HOW TO COMPLETE THIS TASK
For this exercise, return only the lines in the records below from the one holding "Professeur des collèges" through the one holding "permette di affrontare nel modo giusto sia le", including both, exactly as they appear and without pictures.

Saved entries:
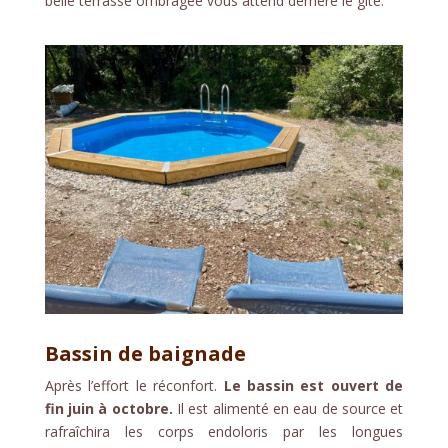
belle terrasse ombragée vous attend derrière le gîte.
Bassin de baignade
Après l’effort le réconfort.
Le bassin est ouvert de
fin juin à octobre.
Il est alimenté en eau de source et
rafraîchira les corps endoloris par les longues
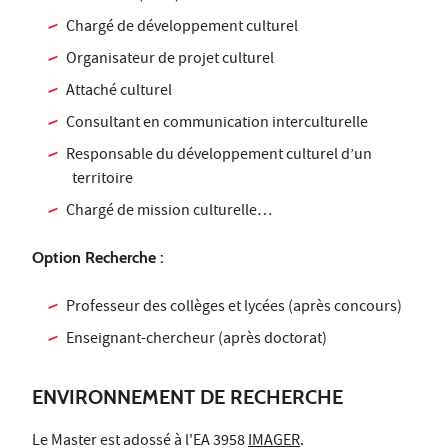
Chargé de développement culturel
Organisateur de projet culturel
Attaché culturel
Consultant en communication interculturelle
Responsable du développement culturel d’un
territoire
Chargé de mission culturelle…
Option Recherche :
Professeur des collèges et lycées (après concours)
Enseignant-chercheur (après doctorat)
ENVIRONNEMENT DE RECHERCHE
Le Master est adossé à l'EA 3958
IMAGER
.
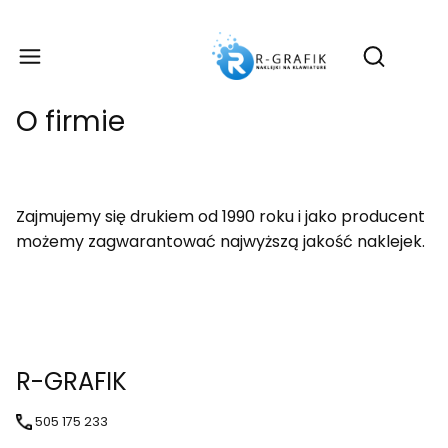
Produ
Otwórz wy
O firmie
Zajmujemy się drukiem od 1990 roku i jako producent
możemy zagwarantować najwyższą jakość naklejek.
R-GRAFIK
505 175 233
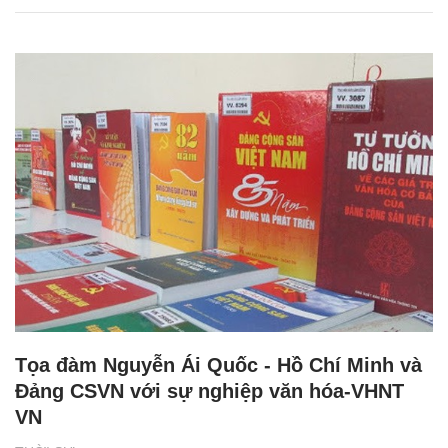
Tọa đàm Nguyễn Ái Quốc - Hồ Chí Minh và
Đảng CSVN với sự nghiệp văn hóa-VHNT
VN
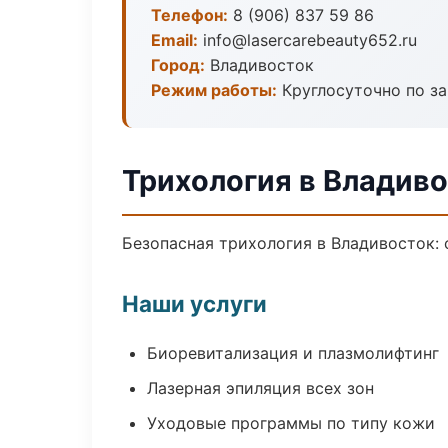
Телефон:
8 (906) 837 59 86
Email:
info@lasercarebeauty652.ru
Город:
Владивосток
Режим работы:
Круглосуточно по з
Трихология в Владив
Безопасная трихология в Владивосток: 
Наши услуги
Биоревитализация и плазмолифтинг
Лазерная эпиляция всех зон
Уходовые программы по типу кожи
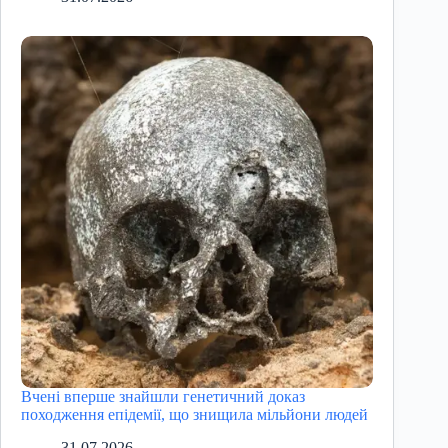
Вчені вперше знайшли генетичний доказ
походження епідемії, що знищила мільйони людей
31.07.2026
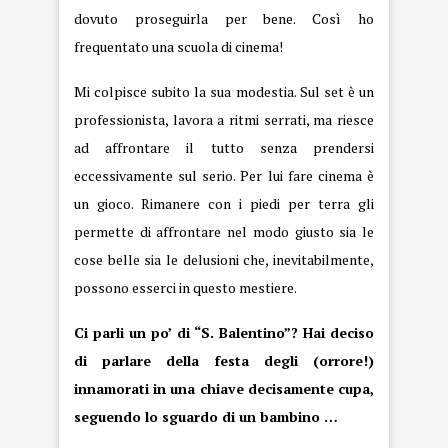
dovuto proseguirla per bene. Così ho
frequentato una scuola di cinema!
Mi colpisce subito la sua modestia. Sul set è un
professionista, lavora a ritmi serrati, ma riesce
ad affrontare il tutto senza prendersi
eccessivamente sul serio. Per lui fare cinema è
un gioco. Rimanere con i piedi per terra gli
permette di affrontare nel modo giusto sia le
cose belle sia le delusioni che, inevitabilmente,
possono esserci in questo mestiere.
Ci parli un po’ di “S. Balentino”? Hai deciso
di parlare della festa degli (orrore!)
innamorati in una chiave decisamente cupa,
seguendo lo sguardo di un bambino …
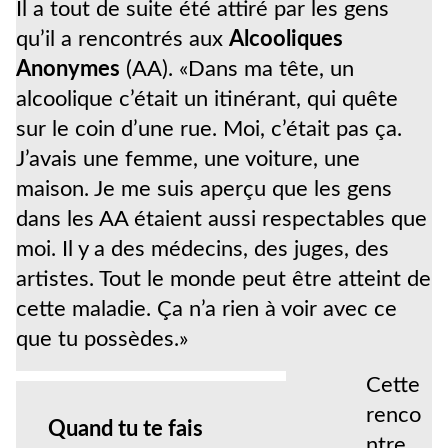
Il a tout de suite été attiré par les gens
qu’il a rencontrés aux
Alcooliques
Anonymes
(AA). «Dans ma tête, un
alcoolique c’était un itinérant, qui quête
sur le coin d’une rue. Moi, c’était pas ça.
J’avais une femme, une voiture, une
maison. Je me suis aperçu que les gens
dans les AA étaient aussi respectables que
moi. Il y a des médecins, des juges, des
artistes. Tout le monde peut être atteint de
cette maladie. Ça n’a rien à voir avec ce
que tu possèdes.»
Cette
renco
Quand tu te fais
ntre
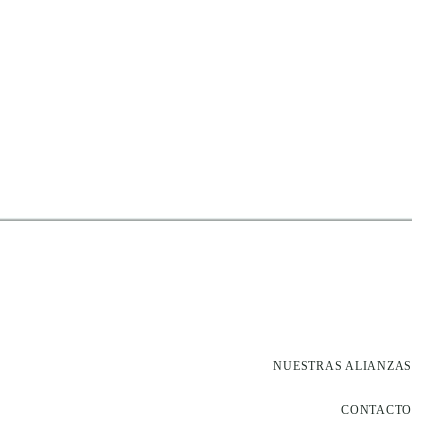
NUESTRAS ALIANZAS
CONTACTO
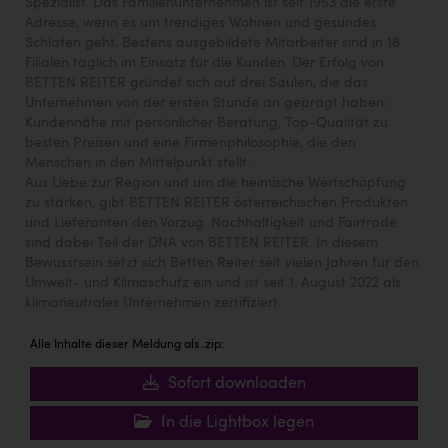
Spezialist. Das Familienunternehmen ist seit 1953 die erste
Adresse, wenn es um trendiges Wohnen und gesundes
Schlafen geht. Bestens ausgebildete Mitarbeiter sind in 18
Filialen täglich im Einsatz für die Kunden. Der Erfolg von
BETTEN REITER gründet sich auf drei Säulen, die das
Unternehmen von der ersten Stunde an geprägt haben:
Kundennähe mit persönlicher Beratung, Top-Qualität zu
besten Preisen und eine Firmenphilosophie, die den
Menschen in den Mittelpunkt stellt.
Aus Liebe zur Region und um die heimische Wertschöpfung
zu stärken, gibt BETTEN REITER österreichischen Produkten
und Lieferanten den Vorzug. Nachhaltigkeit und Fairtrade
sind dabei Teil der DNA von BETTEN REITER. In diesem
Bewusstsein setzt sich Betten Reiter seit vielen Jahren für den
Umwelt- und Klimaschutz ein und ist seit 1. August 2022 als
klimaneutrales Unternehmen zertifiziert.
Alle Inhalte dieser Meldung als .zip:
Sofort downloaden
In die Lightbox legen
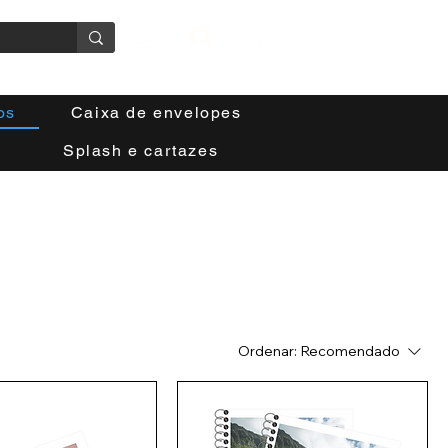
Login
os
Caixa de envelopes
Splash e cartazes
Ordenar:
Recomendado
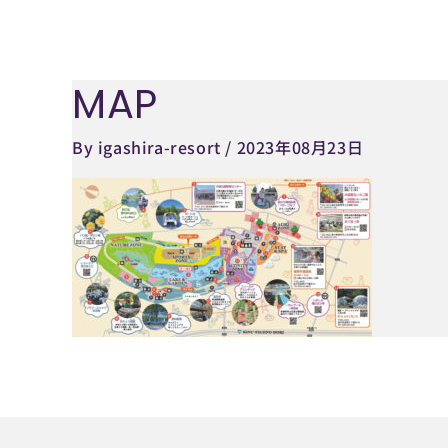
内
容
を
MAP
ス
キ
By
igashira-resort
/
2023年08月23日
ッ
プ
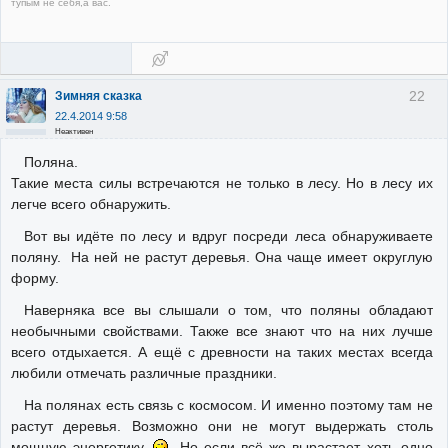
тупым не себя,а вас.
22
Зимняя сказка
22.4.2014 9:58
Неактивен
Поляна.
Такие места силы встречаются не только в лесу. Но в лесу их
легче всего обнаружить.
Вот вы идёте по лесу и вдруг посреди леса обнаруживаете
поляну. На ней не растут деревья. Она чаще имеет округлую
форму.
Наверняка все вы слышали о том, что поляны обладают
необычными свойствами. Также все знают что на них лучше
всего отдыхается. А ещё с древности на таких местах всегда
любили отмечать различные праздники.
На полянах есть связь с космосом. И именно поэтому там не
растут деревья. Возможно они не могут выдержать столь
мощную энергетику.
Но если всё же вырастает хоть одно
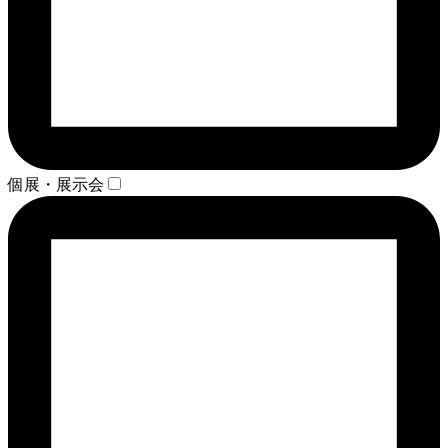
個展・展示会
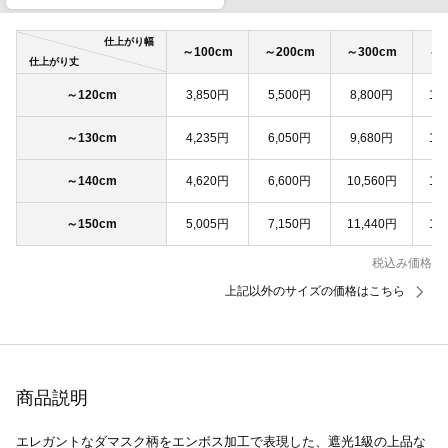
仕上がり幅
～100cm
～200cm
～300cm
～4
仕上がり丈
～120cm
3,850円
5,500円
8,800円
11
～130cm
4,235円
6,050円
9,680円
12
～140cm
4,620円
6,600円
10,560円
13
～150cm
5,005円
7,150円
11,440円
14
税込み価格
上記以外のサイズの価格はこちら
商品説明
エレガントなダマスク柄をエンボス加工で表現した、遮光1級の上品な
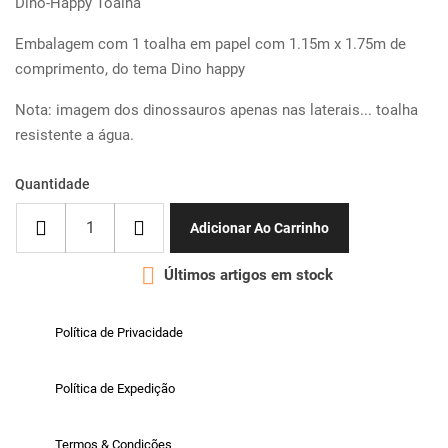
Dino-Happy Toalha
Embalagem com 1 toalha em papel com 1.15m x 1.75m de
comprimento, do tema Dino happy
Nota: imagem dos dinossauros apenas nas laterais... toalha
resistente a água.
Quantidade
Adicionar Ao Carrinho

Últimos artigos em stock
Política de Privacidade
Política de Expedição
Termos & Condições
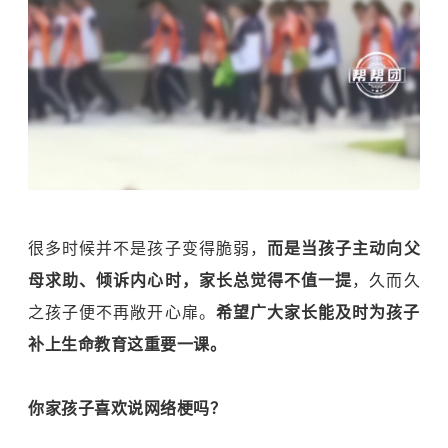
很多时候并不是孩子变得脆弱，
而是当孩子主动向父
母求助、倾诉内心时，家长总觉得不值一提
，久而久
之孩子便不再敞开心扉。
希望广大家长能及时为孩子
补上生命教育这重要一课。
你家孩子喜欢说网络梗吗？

RESULT OF THIS EXERCISE
Professeur des collèges et lycées (après concours)
Enseignant-chercheur (après doctorat)
ENVIRONNEMENT DE RECHERCHE
Le Master est adossé à l'EA 3958
IMAGER
.
Produ
Otwórz wy
O firmie
Zajmujemy się drukiem od 1990 roku i jako producent
możemy zagwarantować najwyższą jakość naklejek.
R-GRAFIK
505 175 233
Tọa đàm Nguyễn Ái Quốc - Hồ Chí Minh và
Đảng CSVN với sự nghiệp văn hóa-VHNT
VN
Телефон:
8 (906) 837 59 86
Email:
info@lasercarebeauty652.ru
Город:
Владивосток
Режим работы:
Круглосуточно по з
Трихология в Владив
Безопасная трихология в Владивосток: 
Наши услуги
Биоревитализация и плазмолифтинг
Лазерная эпиляция всех зон
Уходовые программы по типу кожи
Вчені вперше знайшли генетичний доказ
походження епідемії, що знищила мільйони людей
31.07.2026
dovuto proseguirla per bene. Così ho
frequentato una scuola di cinema!
Mi colpisce subito la sua modestia. Sul set è un
professionista, lavora a ritmi serrati, ma riesce
ad affrontare il tutto senza prendersi
eccessivamente sul serio. Per lui fare cinema è
un gioco. Rimanere con i piedi per terra gli
permette di affrontare nel modo giusto sia le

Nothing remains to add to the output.